#### What to work on
Omit every picture, and retype the lines that run from the beginning of the data below through the line containing "rund um das Thema IT Service Management", inclusive.

Data to process: Begin

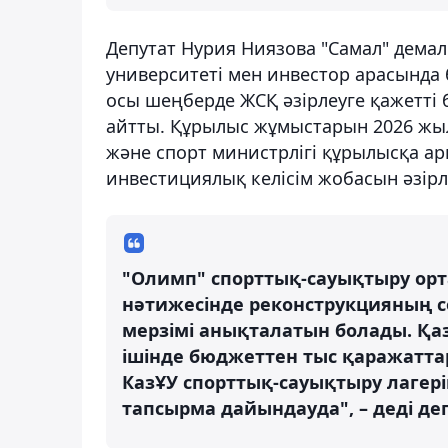
Депутат Нурия Ниязова "Самал" демалы
университеті мен инвестор арасында 
осы шеңберде ЖСҚ әзірлеуге қажетті
айтты. Құрылыс жұмыстарын 2026 жыл
және спорт министрлігі құрылысқа а
инвестициялық келісім жобасын әзірл
"Олимп" спорттық-сауықтыру ор
нәтижесінде реконструкцияның 
мерзімі анықталатын болады. Қаз
ішінде бюджеттен тыс қаражаттар
КазҰУ спорттық-сауықтыру лагер
тапсырма дайындауда", – деді деп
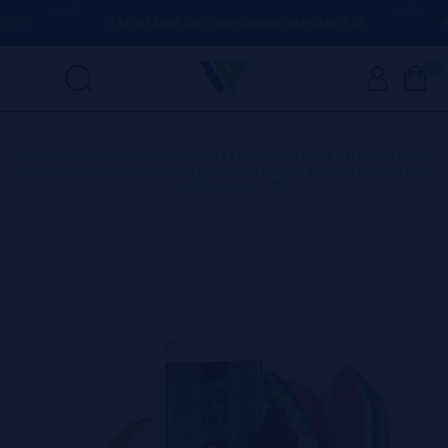
DA
(+34) 674 656 090 / INFO@VAPORPLANET.ES
POR
0
Home
>
DIY - ALQUIMIA
>
Aromas Concentrados
>
JUNGLE HIT
>
Jungle Hit Shake e Vape Watermelon Melon 120ml/10ml - Aroma
+ Garrafa Vazia 120ml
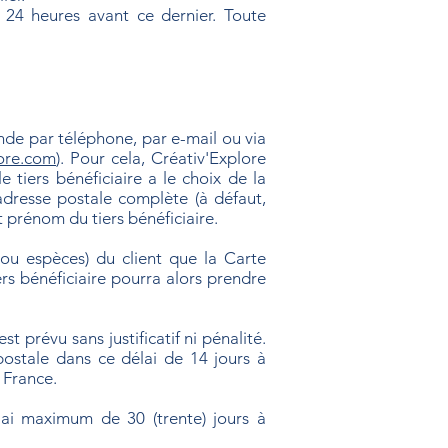
s 24 heures avant ce dernier. Toute
ande par téléphone, par e-mail ou via
ore.com
). Pour cela, Créativ'Explore
e tiers bénéficiaire a le choix de la
dresse postale complète (à défaut,
 prénom du tiers bénéficiaire.
ou espèces) du client que la Carte
ers bénéficiaire pourra alors prendre
 prévu sans justificatif ni pénalité.
ostale dans ce délai de 14 jours à
 France.
ai maximum de 30 (trente) jours à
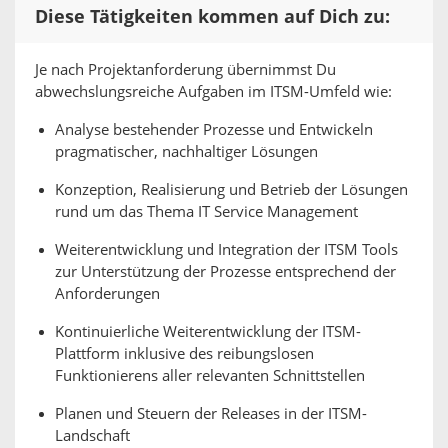
Diese Tätigkeiten kommen auf Dich zu:
Je nach Projektanforderung übernimmst Du
abwechslungsreiche Aufgaben im ITSM-Umfeld wie:
Analyse bestehender Prozesse und Entwickeln
pragmatischer, nachhaltiger Lösungen
Konzeption, Realisierung und Betrieb der Lösungen
rund um das Thema IT Service Management
Weiterentwicklung und Integration der ITSM Tools
zur Unterstützung der Prozesse entsprechend der
Anforderungen
Kontinuierliche Weiterentwicklung der ITSM-
Plattform inklusive des reibungslosen
Funktionierens aller relevanten Schnittstellen
Planen und Steuern der Releases in der ITSM-
Landschaft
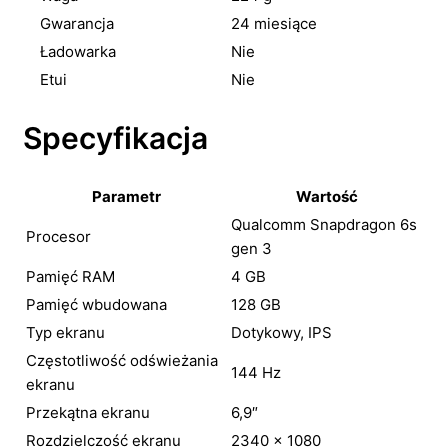
Gwarancja
24 miesiące
Ładowarka
Nie
Etui
Nie
Specyfikacja
Parametr
Wartość
Qualcomm Snapdragon 6s
Procesor
gen 3
Pamięć RAM
4 GB
Pamięć wbudowana
128 GB
Typ ekranu
Dotykowy, IPS
Częstotliwość odświeżania
144 Hz
ekranu
Przekątna ekranu
6,9″
Rozdzielczość ekranu
2340 × 1080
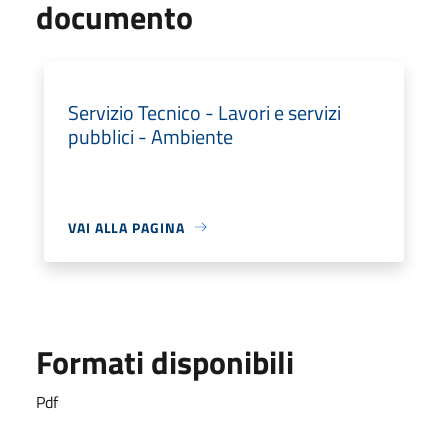
documento
Servizio Tecnico - Lavori e servizi
pubblici - Ambiente
VAI ALLA PAGINA
Formati disponibili
Pdf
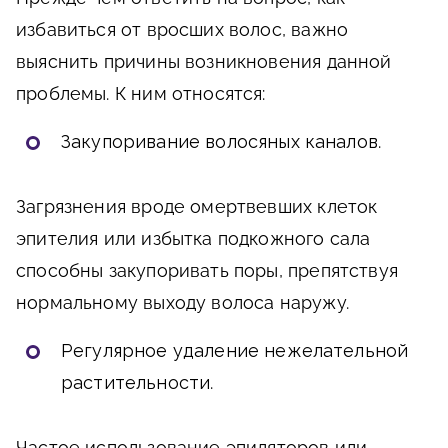
избавиться от вросших волос, важно
выяснить причины возникновения данной
проблемы. К ним относятся:
Закупоривание волосяных каналов
.
Загрязнения вроде омертвевших клеток
эпителия или избытка подкожного сала
способны закупоривать поры, препятствуя
нормальному выходу волоса наружу.
Регулярное удаление нежелательной
растительности
.
Частое использование эпиляторов или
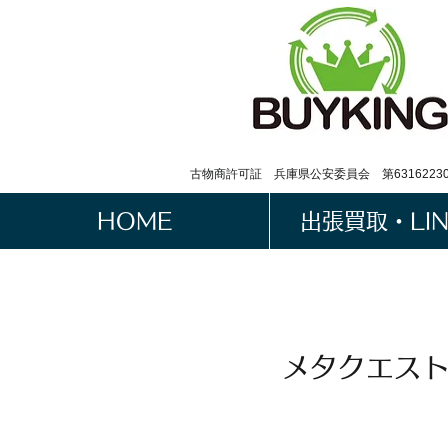
古物商許可証 兵庫県公安委員会 第63162230
HOME
出張買取・LI
メタクエスト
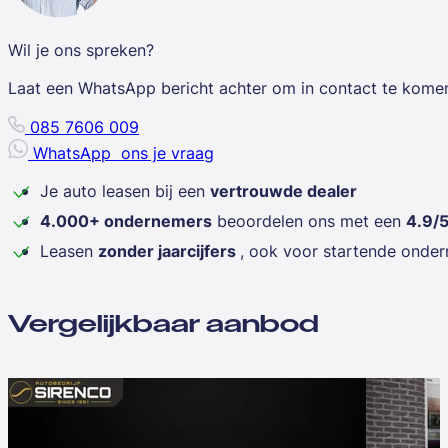
Wil je ons spreken?
Laat een WhatsApp bericht achter om in contact te kome
085 7606 009
WhatsApp
ons je vraag
Je auto leasen bij een
vertrouwde dealer
4.000+ ondernemers
beoordelen ons met een
4.9/
Leasen
zonder jaarcijfers
, ook voor startende onde
Vergelijkbaar aanbod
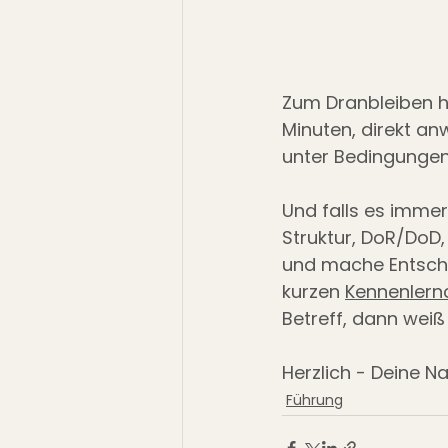
Zum Dranbleiben ha
Minuten, direkt an
unter Bedingungen“
Und falls es immer
Struktur, DoR/DoD,
und mache Entsche
kurzen 
Kennenlernc
Betreff, dann weiß
Herzlich - Deine N
Führung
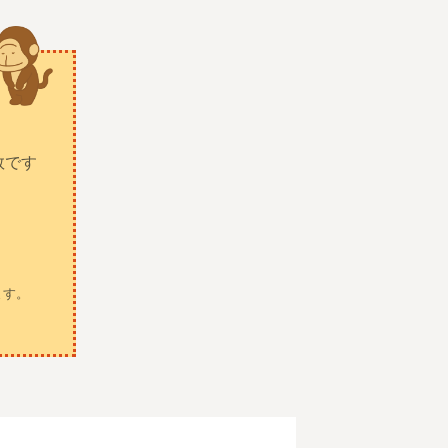
数です
。
ます。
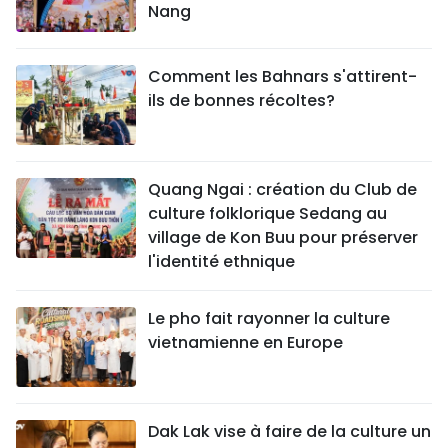
Nang
Comment les Bahnars s'attirent-
ils de bonnes récoltes?
Quang Ngai : création du Club de
culture folklorique Sedang au
village de Kon Buu pour préserver
l'identité ethnique
Le pho fait rayonner la culture
vietnamienne en Europe
Dak Lak vise à faire de la culture un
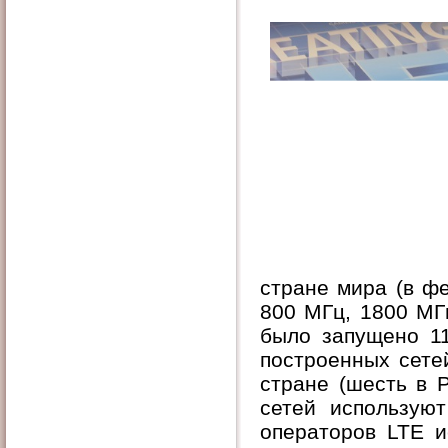
стране мира (в ф
800 МГц, 1800 МГц;
было запущено 11
построенных сетей
стране (шесть в 
сетей использую
операторов LTE и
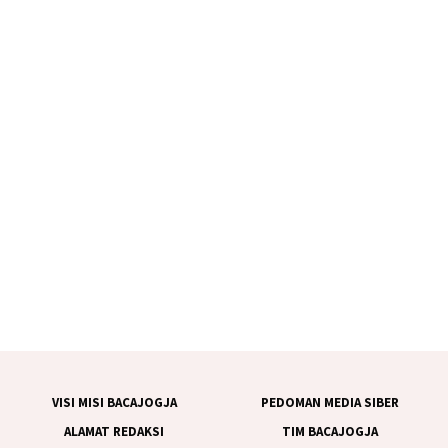
VISI MISI BACAJOGJA
PEDOMAN MEDIA SIBER
ALAMAT REDAKSI
TIM BACAJOGJA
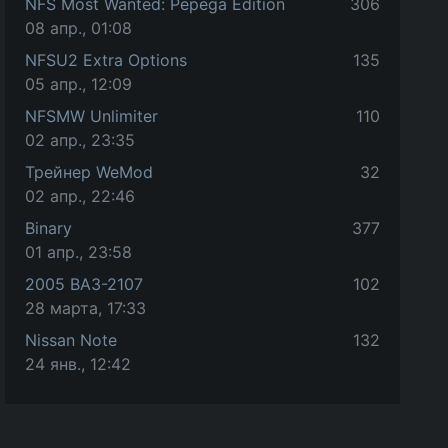
NFS Most Wanted: Pepega Edition
306
08 апр., 01:08
NFSU2 Extra Options
135
05 апр., 12:09
NFSMW Unlimiter
110
02 апр., 23:35
Трейнер WeMod
32
02 апр., 22:46
Binary
377
01 апр., 23:58
2005 ВАЗ-2107
102
28 марта, 17:33
Nissan Note
132
24 янв., 12:42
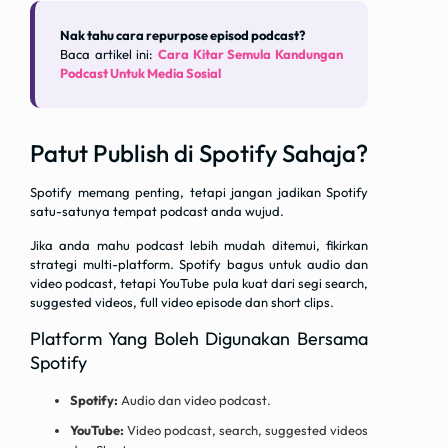
Nak tahu cara repurpose episod podcast?
Baca artikel ini:
Cara Kitar Semula Kandungan
Podcast Untuk Media Sosial
Patut Publish di Spotify Sahaja?
Spotify memang penting, tetapi jangan jadikan Spotify
satu-satunya tempat podcast anda wujud.
Jika anda mahu podcast lebih mudah ditemui, fikirkan
strategi multi-platform. Spotify bagus untuk audio dan
video podcast, tetapi YouTube pula kuat dari segi search,
suggested videos, full video episode dan short clips.
Platform Yang Boleh Digunakan Bersama
Spotify
Spotify:
Audio dan video podcast.
YouTube:
Video podcast, search, suggested videos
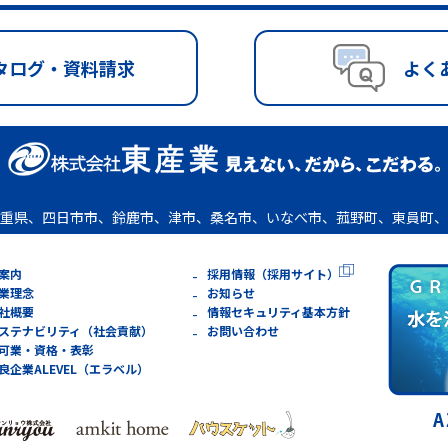
タログ・資料請求
よく
重県、四日市市、鈴鹿市、津市、桑名市、いなべ市、菰野町、東員町、
案内
採用情報（採用サイト）
業理念
お知らせ
社概要
情報セキュリティ基本方針
ステナビリティ（社会貢献）
お問い合わせ
可業・資格・表彰
良企業ALEVEL（エラベル）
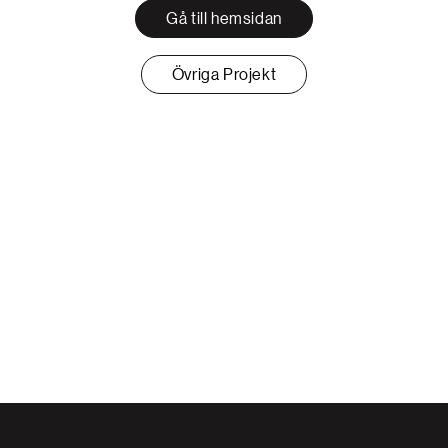
Gå till hemsidan
Övriga Projekt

Data to process: End

#### Exercise output
Депутат Нурия Ниязова "Самал" демалы
университеті мен инвестор арасында 
осы шеңберде ЖСҚ әзірлеуге қажетті
айтты. Құрылыс жұмыстарын 2026 жыл
және спорт министрлігі құрылысқа а
инвестициялық келісім жобасын әзірл
"Олимп" спорттық-сауықтыру ор
нәтижесінде реконструкцияның 
мерзімі анықталатын болады. Қаз
ішінде бюджеттен тыс қаражаттар
КазҰУ спорттық-сауықтыру лагер
тапсырма дайындауда", – деді деп
DA
(+34) 674 656 090 / INFO@VAPORPLANET.ES
POR
0
Home
>
DIY - ALQUIMIA
>
Aromas Concentrados
>
JUNGLE HIT
>
Jungle Hit Shake e Vape Watermelon Melon 120ml/10ml - Aroma
+ Garrafa Vazia 120ml
s 24 heures avant ce dernier. Toute
ande par téléphone, par e-mail ou via
ore.com
). Pour cela, Créativ'Explore
e tiers bénéficiaire a le choix de la
dresse postale complète (à défaut,
 prénom du tiers bénéficiaire.
ou espèces) du client que la Carte
ers bénéficiaire pourra alors prendre
 prévu sans justificatif ni pénalité.
ostale dans ce délai de 14 jours à
 France.
ai maximum de 30 (trente) jours à
Diese Tätigkeiten kommen auf Dich zu:
Je nach Projektanforderung übernimmst Du
abwechslungsreiche Aufgaben im ITSM-Umfeld wie:
Analyse bestehender Prozesse und Entwickeln
pragmatischer, nachhaltiger Lösungen
Konzeption, Realisierung und Betrieb der Lösungen
rund um das Thema IT Service Management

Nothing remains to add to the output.